What you are asked to do:
Each record below should be reproduced as it is written, with pictures left out entirely.

(Collected data)
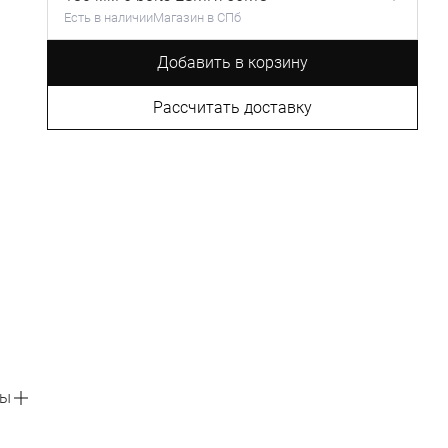
Есть в наличии
Магазин в СПб
Добавить в корзину
Рассчитать доставку
вы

Output:
Есть в наличии
Магазин в СПб
Добавить в корзину
Рассчитать доставку
вы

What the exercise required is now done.